START EXTRACTED INFORMATION

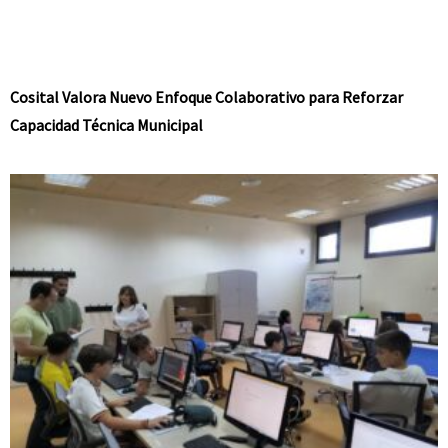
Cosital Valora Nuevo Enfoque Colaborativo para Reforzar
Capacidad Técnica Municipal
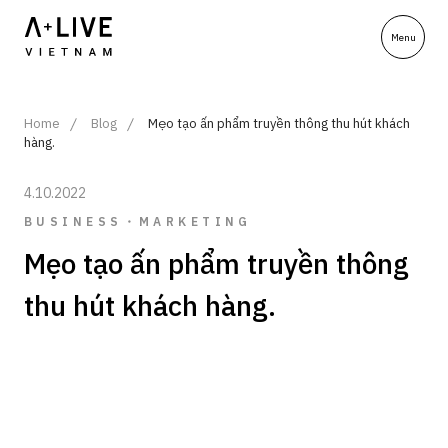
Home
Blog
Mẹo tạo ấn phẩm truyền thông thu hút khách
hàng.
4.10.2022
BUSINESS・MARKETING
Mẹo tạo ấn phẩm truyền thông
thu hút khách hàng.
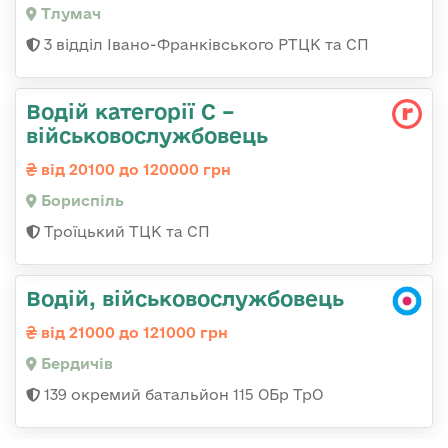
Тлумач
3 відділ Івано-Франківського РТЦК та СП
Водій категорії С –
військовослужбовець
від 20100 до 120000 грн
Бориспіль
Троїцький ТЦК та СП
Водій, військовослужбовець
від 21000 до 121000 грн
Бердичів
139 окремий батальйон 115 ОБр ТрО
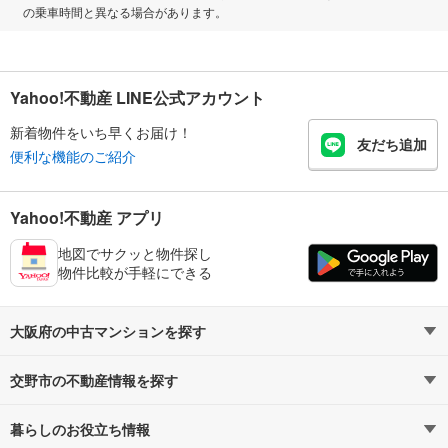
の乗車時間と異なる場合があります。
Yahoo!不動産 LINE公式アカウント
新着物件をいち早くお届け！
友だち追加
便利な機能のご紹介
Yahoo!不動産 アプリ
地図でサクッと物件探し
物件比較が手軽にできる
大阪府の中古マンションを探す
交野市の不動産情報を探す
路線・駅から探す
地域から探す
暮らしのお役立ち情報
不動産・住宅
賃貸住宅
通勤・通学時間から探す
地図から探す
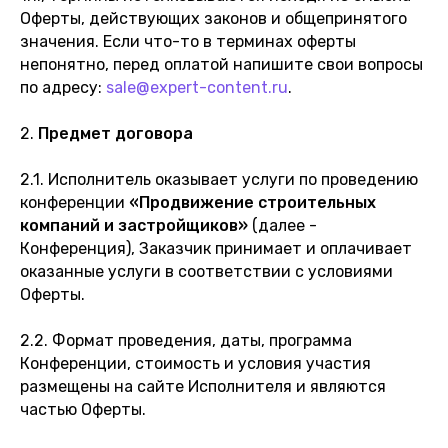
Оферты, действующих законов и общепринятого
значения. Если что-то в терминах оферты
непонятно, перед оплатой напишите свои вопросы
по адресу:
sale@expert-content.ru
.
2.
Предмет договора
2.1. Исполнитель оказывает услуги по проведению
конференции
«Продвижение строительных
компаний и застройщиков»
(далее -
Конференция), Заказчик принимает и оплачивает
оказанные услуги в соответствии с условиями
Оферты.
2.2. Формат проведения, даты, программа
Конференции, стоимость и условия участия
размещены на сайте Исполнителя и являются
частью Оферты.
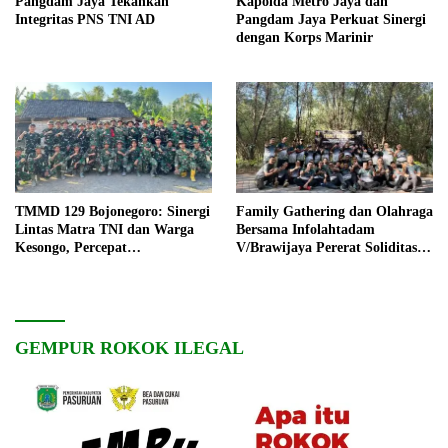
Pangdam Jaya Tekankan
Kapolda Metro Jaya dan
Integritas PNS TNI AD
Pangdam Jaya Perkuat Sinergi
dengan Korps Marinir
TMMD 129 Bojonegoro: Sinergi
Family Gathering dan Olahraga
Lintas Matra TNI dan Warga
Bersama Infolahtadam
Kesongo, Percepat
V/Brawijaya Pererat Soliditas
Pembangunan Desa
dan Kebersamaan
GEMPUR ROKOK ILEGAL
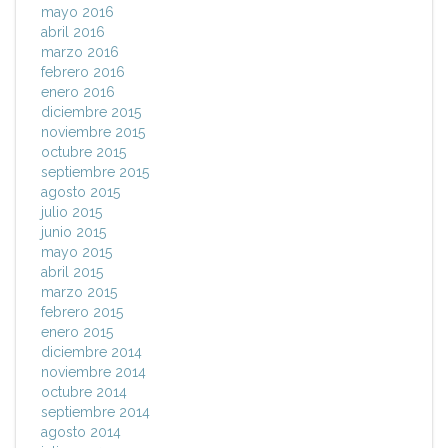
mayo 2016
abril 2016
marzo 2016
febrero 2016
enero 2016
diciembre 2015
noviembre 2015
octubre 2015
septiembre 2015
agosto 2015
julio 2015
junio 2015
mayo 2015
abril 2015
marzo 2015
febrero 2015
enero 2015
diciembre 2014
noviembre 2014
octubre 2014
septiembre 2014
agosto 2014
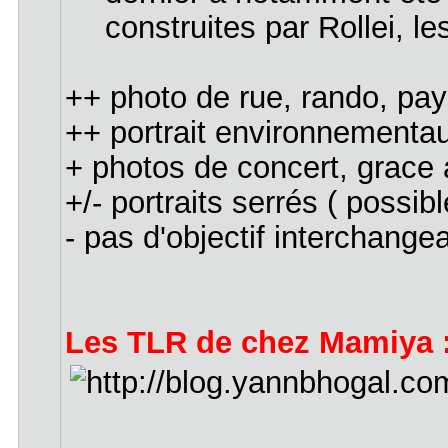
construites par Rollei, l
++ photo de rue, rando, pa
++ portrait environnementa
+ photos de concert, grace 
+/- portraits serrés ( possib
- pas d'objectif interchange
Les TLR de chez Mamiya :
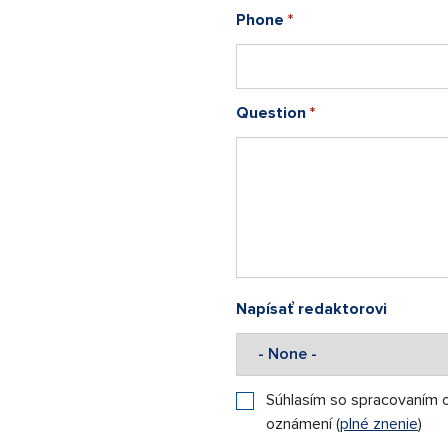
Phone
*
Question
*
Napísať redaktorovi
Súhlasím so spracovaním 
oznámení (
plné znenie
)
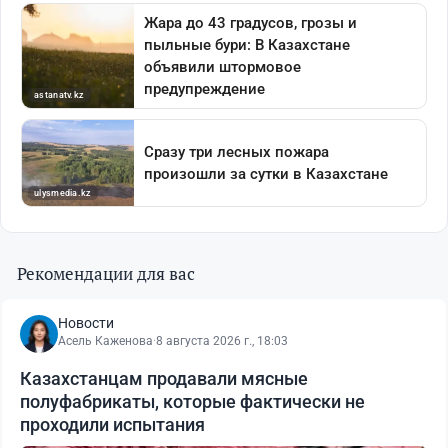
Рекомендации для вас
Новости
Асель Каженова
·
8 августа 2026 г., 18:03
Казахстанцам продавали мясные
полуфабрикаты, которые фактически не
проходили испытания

END EXTRACTED INFORMATION
START EXTRACTED INFORMATION

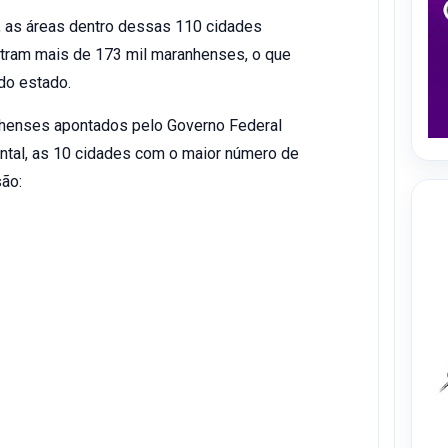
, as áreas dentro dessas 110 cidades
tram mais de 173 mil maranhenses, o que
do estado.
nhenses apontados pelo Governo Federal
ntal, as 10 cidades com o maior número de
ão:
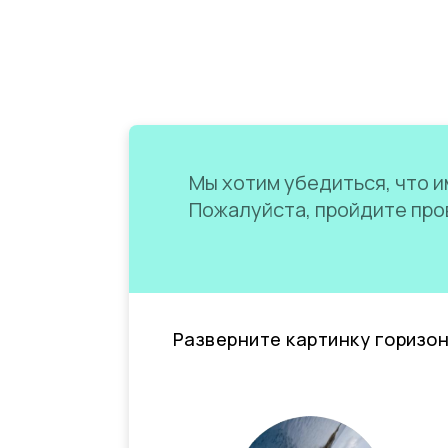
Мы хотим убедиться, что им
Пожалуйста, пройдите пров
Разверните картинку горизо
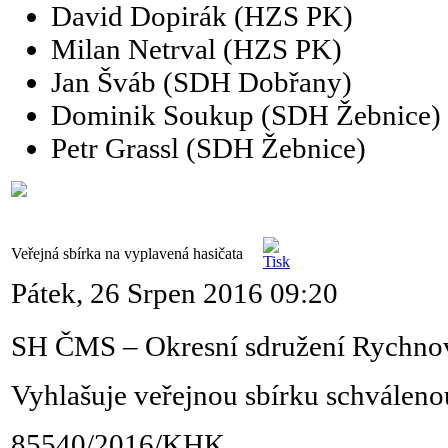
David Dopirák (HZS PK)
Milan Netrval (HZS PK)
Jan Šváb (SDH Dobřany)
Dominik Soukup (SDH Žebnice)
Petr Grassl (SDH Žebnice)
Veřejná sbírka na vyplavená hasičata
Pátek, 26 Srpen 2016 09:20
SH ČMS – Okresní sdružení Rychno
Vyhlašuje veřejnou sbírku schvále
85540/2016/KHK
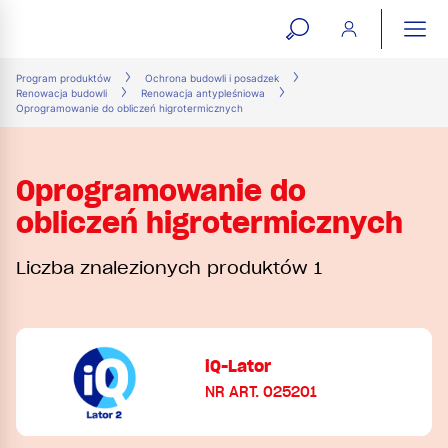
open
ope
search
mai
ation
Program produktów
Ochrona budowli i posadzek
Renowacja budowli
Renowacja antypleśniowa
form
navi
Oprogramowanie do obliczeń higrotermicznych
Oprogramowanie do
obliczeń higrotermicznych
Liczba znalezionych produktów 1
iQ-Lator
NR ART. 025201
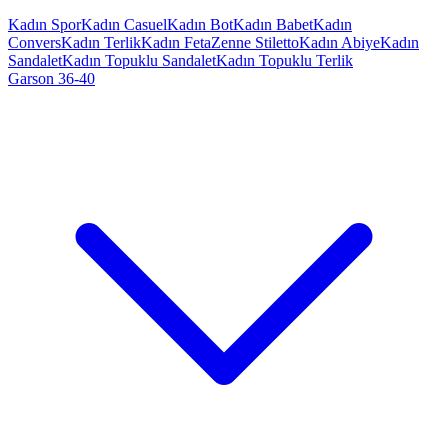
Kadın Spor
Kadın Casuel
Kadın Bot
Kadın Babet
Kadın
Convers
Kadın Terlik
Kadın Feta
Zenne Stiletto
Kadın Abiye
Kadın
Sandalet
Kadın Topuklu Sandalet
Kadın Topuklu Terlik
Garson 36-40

END EXTRACTED INFORMATION

**PROBLEM**
Every line above carrying the word "Topuklu" needs to be shown.

**RESPONSE TO THE TASK**
Kadın Topuklu Sandalet
Kadın Topuklu Terlik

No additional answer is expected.